To manage decreases in blood cell count, which usually occur 7 to 10 days after the infusion, nurses should schedule laboratory tests, and contact the healthcare team if the patient presents with fever or chills. They may also administer granulocyte colony-stimulating factor.1
Fatigue occurs in most patients and is cumulative—usually presenting 2 to 3 days after a docetaxel infusion. Patients can care for themselves by staying hydrated as well as active. Patients should contact the healthcare team if they spend more than half a day in a chair or bed.
For patients who experience nausea that is mild to moderate in severity, anti-emetics should be given as needed. Ginger chews, ginger ale, frequent snacks and small portions or a BRAT diet are encouraged. Staying hydrated, and avoiding greasy as well as spicy foods will also help manage the AE.

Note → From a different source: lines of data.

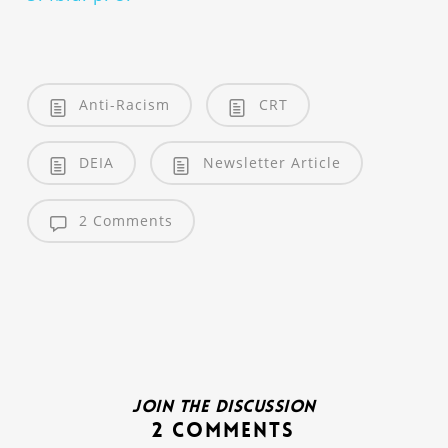
Anti-Racism
CRT
DEIA
Newsletter Article
2 Comments
Join the discussion
2 Comments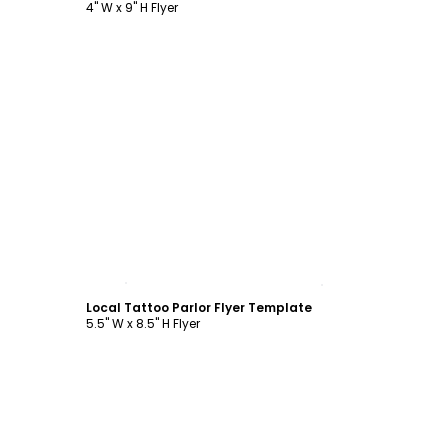
4" W x 9" H Flyer
Customize
Local Tattoo Parlor Flyer Template
5.5" W x 8.5" H Flyer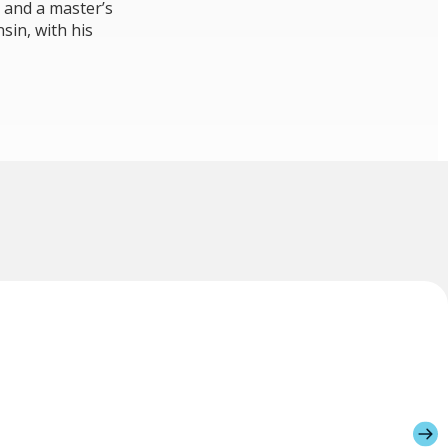
 and a master’s
sin, with his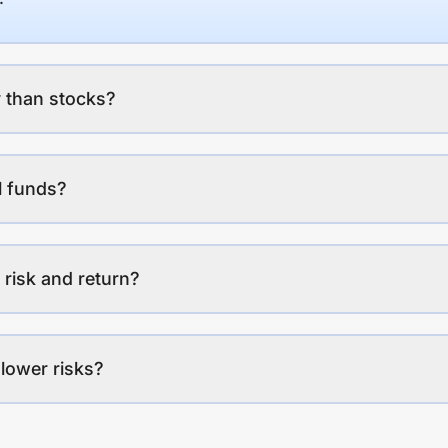
 than stocks?
l funds?
 risk and return?
lower risks?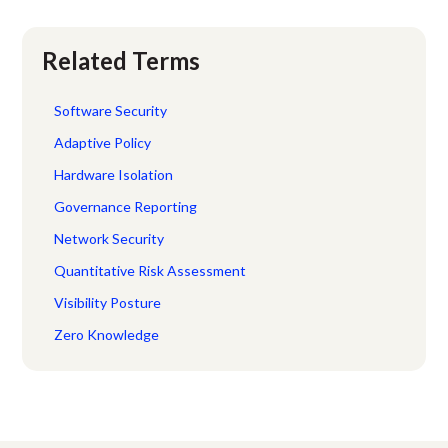
Related Terms
Software Security
Adaptive Policy
Hardware Isolation
Governance Reporting
Network Security
Quantitative Risk Assessment
Visibility Posture
Zero Knowledge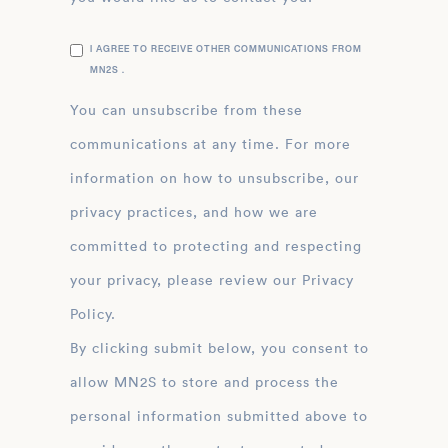
I AGREE TO RECEIVE OTHER COMMUNICATIONS FROM
MN2S .
You can unsubscribe from these
communications at any time. For more
information on how to unsubscribe, our
privacy practices, and how we are
committed to protecting and respecting
your privacy, please review our Privacy
Policy.
By clicking submit below, you consent to
allow MN2S to store and process the
personal information submitted above to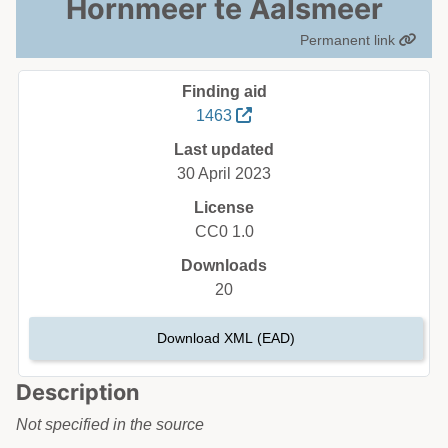
Hornmeer te Aalsmeer
Permanent link
Finding aid
1463
Last updated
30 April 2023
License
CC0 1.0
Downloads
20
Download XML (EAD)
Description
Not specified in the source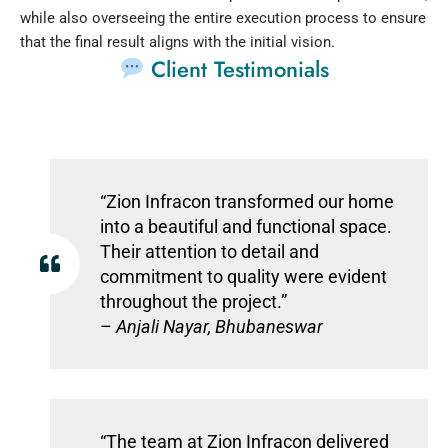
while also overseeing the entire execution process to ensure
that the final result aligns with the initial vision.
Client Testimonials
“Zion Infracon transformed our home
into a beautiful and functional space.
Their attention to detail and
commitment to quality were evident
throughout the project.”
–
Anjali Nayar, Bhubaneswar
“The team at Zion Infracon delivered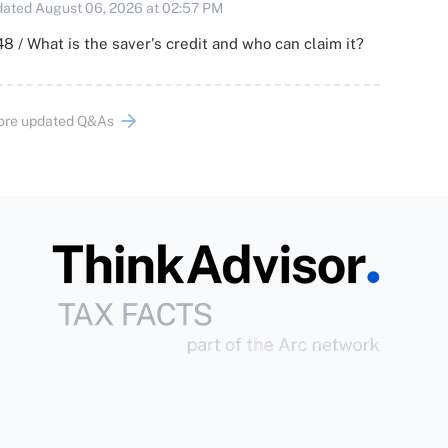
ated August 06, 2026 at 02:57 PM
8 / What is the saver's credit and who can claim it?
ore updated Q&As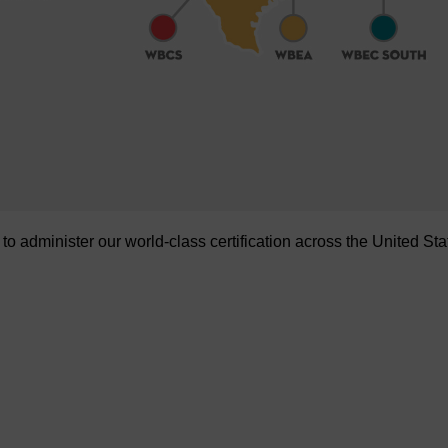
administer our world-class certification across the United Sta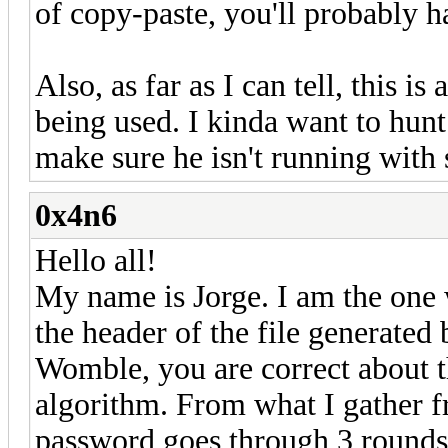
of copy-paste, you'll probably h
Also, as far as I can tell, this is
being used. I kinda want to hun
make sure he isn't running with s
0x4n6
Hello all!
My name is Jorge. I am the one
the header of the file generated
Womble, you are correct about th
algorithm. From what I gather f
password goes through 3 rounds 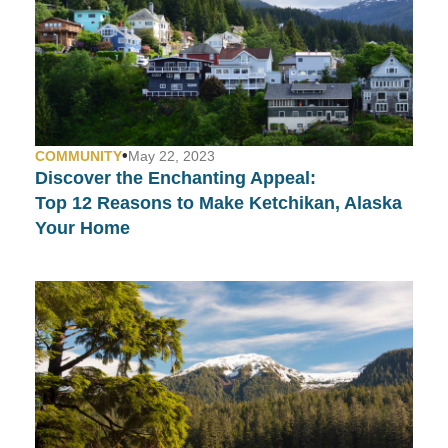
•
COMMUNITY
May 22, 2023
Discover the Enchanting Appeal:
Top 12 Reasons to Make Ketchikan, Alaska
Your Home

The study authors advised that patients with constipation should take stool softeners and increase their intake of liquids and high fiber foods while those experiencing diarrhea can manage symptoms by recording the number of stools per day, switching to the BRAT diet, and increasing their hydration and antidiarrheal medications. Of note, patients sometimes experience diarrhea or constipation following the docetaxel infusion or because of anti-emetic medications.1
Finally, peripheral neuropathies may manifest as skin sensations, such as a weakness or feeling of heaviness in the hands or feet, or as a numbness that results in clumsiness, unsteady gait, and dexterity loss. While it is normally mild and will resolve following docetaxel treatment completion, management of peripheral neuropathies includes assessing for the AE at all visits by watching the patient perform tasks such as walking without looking down. Additionally, patients should be advised to take steps to prevent injuries at home such as using night lights and wearing supportive footwear.
Findings in Context
Patients enrolled to ARASENS received darolutamide at 600 mg twice daily with ADT and 6 cycles of docetaxel or placebo twice daily with ADT and 6 cycles of docetaxel. The primary end point was overall survival. Secondary end points included time to castration-resistant prostate cancer, time to pain progression, symptomatic skeletal event-free survival, time to first symptomatic skeletal event, time to initiation of subsequent systemic antineoplastic therapy, time to worsening of disease-related symptoms, time to initiation of opioid use for 7 or more consecutive days, and safety.1,2
According to study authors, these data have provided a new standard of care for patients with metastatic hormone-sensitive prostate cancer, and have also provided oncology nurses with the information needed to assist patients in evaluating the benefits and potential risks of the combination therapy.1
The study authors wrote that oncology nurse navigators can help optimize treatment outcomes through good communication, which may consist of frequent check-in calls with patients, assistance in the management of symptoms and AEs, and identifying area of needed support.1
“Oncology nurses play a crucial role in helping patients with metastatic hormone sensitive prostate cancer understand their treatment options and associated tolerability profiles to optimize outcomes and ensure successful disease management,” they concluded.